When they had you opened up
when they had you on display
when they had you puffed up and red and glowing
with something strange I looked for the cameras,
I looked for the crew because they were making this a movie
weren't they? They had the makeup on you, all the props
ready to rely on our past knowledge to construct this.
They didn't even have to do much really just let our
little associations weasel themselves in.
And another poem is on this precipice screaming into
the wind i was already talking about
calling it names to give it some form.
I aimed a kick but
what i thought it was (a shape)
spread out into nothing
with a sound that I took and interpreted as laughter.



Shadowboxer's Thesis
by Aaron Gerwer

Anger covers
and tightens my skin,
constricting all blood flow
in uneven pulses.

Professional wrestlers get anabolic power from anger
while I get progressively sicker.

Equilibrium, my great white blood cell of emotions
flows out,
a cool shockwave of cultured response,
but is damned

just before the surface.
Primitive instincts rush out
to battle, urged on
by blueprints that insured their survival
but now seem written in some
Atlantean script— exquisite but
only mythologically in-extinct.

I close my fists—
enact muscle ritual that forces sweat,
stinging, running
distilled poison of struggle and salt,
and re-form old acts of closemouthed violence;
damp echoes of shuffling feet
and quick
nasal exhalation.

Movements choreograph
memories that crystallize
understandable struggle
where adversity can be hit,
silently beaten
into acquiescence.



Siege
by Aaron Gerwer

The energy is growing in the room taking identity from us objects. My sweat a witness. The burning smell a witness. We decrease in proportion to the force beyond the window framed in electric red.

Red light has possessed the bedroom: demonizing every book, my own chest, my sweat, our bed. She still doesn't move her skin smooth and tighter than the buzzing glow can penetrate, although it forces sweat from the surface it doesn't reach deep enough to wake her; just makes her sleep look so intense, her trained hair in this light creating illusions of movement.

The blinds quick-burn my hand just in the act of reaching for them and I can only stare at hot plastic as the light moves, leaves our window in quick, footless motion. I hurry past her once again dark and dormant form sprawled on the bed.

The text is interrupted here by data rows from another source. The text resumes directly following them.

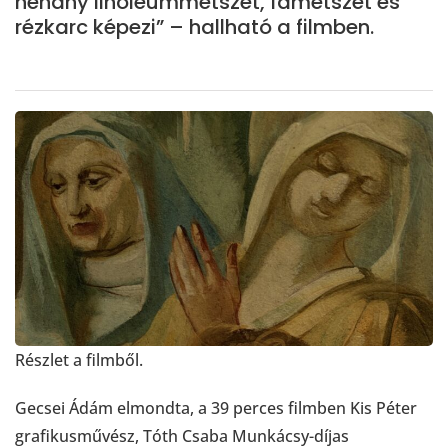
néhány linóleummetszet, fametszet és
rézkarc képezi” – hallható a filmben.
Részlet a filmből.
Gecsei Ádám elmondta, a 39 perces filmben Kis Péter
grafikusművész, Tóth Csaba Munkácsy-díjas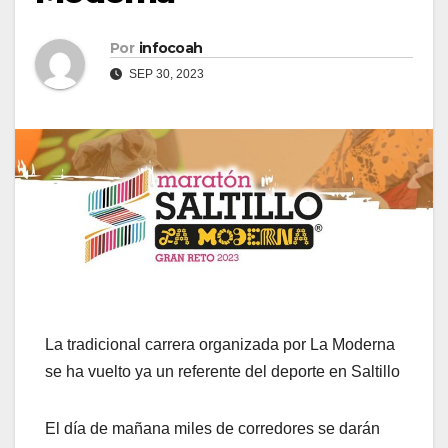
Por
infocoah
SEP 30, 2023
La tradicional carrera organizada por La Moderna
se ha vuelto ya un referente del deporte en Saltillo
El día de mañana miles de corredores se darán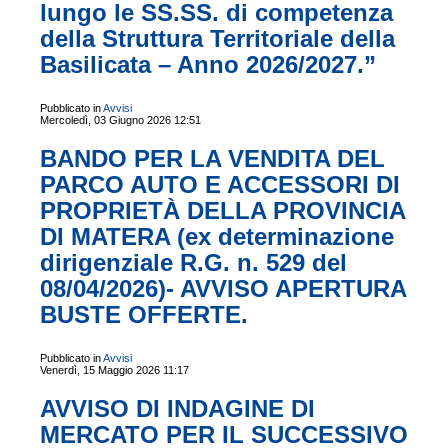
lungo le SS.SS. di competenza
della Struttura Territoriale della
Basilicata – Anno 2026/2027.”
Pubblicato in
Avvisi
Mercoledì, 03 Giugno 2026 12:51
BANDO PER LA VENDITA DEL
PARCO AUTO E ACCESSORI DI
PROPRIETÀ DELLA PROVINCIA
DI MATERA (ex determinazione
dirigenziale R.G. n. 529 del
08/04/2026)- AVVISO APERTURA
BUSTE OFFERTE.
Pubblicato in
Avvisi
Venerdì, 15 Maggio 2026 11:17
AVVISO DI INDAGINE DI
MERCATO PER IL SUCCESSIVO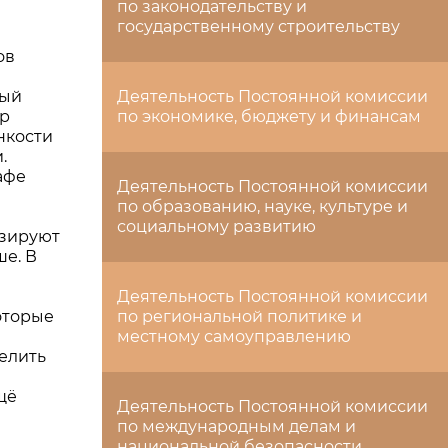
по законодательству и
государственному строительству
ов
тый
Деятельность Постоянной комиссии
ир
по экономике, бюджету и финансам
нкости
.
афе
Деятельность Постоянной комиссии
по образованию, науке, культуре и
социальному развитию
изируют
ше. В
Деятельность Постоянной комиссии
оторые
по региональной политике и
местному самоуправлению
елить
щё
Деятельность Постоянной комиссии
по международным делам и
национальной безопасности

3 steps down the hall to my son who sleeps in a car, who sleeps surrounded by his kingdom of miniature adult necessities. And it's perfectly subdued with night-lights softening a cherub out of his features. Until his front window flares in passing; red descending on the play-sets, melting cars into gloppy masses.I pull him from the collapsing red plastic of his bed and tuck him into my hip and under my arm.

3 steps to my tv room where red light is spreading to the kitchen and the sliding glass door blinds are running down. A pause back into night and then red heat around the front door. I lean towards the fish-eye cautious of radiation and look out onto nothing but empty red light.

9 steps to put my son next to my girlfriend, to watch them heavy with sleep and peace. And I shut the door, sit on the end of the bed, put my cellphone right next to my right hand and hope we just stay surrounded.



Aaron Gerwer

Aaron Gerwer has been published in Poetry Now and the Rattlesnake Review and is the calendar editor for Poetry Now. Multi-talented, Aaron is also a musician and currently the vocalist for Dropstep. He works as an aid with learning handicapped kids and has a love of comic books, his favorite series being The Preacher.